Foi dispensada a realização da audiência preliminar e proferido despacho saneador, que admitiu a ampliação do pedido requerida na réplica, fixou o valor da causa (166.948,81€), indeferiu a invocada nulidade do erro na forma do processo, fixou a matéria assente e elaborou a base instrutória. Teve lugar a audiência de julgamento, que decorreu em diversas sessões e respondeu-se à matéria de facto controvertida, conforme ata da sessão de 6.05.2013. Conclusos os autos, apenas em 12.11.2014, veio a ser proferida sentença, datada de 25.05.2015, que assim decidiu:[2] “Pelo exposto, julgo a ação parcialmente procedente e, em consequência, condeno os Réus a restituírem ao Autor o montante de €10.698,60, acrescido das seguintes quantias, a liquidar em execução de sentença: a) O valor global correspondente à diferença entre as parcelas de juros e as parcelas dos respectivos impostos e comissões de gestão de conta/despesas bancárias, cujos montantes se encontram discriminados no documento de fls. 258 a 263; e b) O montante proporcional ao valor apurado na alínea anterior (que respeita ao saldo de €37.107,34), relativamente à quantia de €10.698,60 (cálculo da remuneração líquida que seria obtida sobre este montante, na proporção correspondente à que for liquidada relativamente ao montante de €37.107,34). A essas quantias acrescem juros de mora à taxa de juro supletiva legal aplicável aos juros civis (que é de 4% ao ano), contados desde 24/11/2009. Absolvo os Réus do mais peticionado.” 1.2 – Do recurso: Inconformado, o autor veio apelar. Impugna a decisão sobre a matéria de facto e pretende que, “alterando a resposta dada à base instrutória dando como provados os arts 1.º, 2.º, 3.º, 5.º, 6.º, 10.º, 14.º, 15.º e não provado o 28.º, concedendo provimento às questões de direito, deverá declarar-se revogada a decisão, substituindo-a por uma que condene os apelados nos pedidos formulados pelo apelante”. Em conformidade com a sua pretensão recursória, apresenta as seguintes Conclusões: 1 – A relação a que se referem os autos entre apelante e apelados teve início desde há mais de 10 anos e decorreu durante quase uma década.

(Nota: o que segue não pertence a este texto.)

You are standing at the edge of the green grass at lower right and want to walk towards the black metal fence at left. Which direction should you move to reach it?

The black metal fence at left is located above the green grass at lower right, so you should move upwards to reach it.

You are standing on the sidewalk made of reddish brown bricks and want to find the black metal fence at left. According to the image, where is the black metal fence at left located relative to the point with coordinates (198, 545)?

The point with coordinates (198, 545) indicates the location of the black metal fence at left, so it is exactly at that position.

2 – Baseou-se na confiança existente entre as partes.

3 – Na análise critica das provas o Meritíssimo Juiz “a quo” ao longo das páginas tece meras conjeturas e raciocínios sem fundamento, com conclusões partidárias, dúbias e contraditórias.

4 – Não usa um critério sequencial para dar resposta à Base Instrutória.

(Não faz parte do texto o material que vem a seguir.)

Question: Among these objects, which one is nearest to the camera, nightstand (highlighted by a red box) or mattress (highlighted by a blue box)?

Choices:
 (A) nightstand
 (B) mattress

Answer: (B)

5 – Só nas páginas 15 e 16 enuncia as razões que o levaram a considerar como não provado o art. 1.º e as razões das respostas restritivas aos arts. 2.º e 3.º.

6 - E relativamente ao art.º 1.º da Base Instrutória baseia a sua resposta no facto do autor ser titular único de uma conta bancária desde finais de 2004, e não ter demonstrado dificuldade em a usar, gerir e administrar, nunca tendo pedido ajuda para esse efeito.

7 – O apelante abriu uma conta na G… e pediu ajuda à testemunha H…, que o ajudou a abrir as contas, a fazer os pagamentos por débito em conta de todas as despesas mensais correntes, tinha as cadernetas que as atualizava mensalmente e controlava os seus saldos, isto é, fazia ela a gestão da conta.

8 - Ainda em 2010 ou 2011, a testemunha I… teve que ajudar o apelante que não sabia fazer uma simples transferência bancária.

9 - Não teve, o Mmo Juiz “a quo” fundamento sério para dar como não provado o art. 1.º da Base Instrutória.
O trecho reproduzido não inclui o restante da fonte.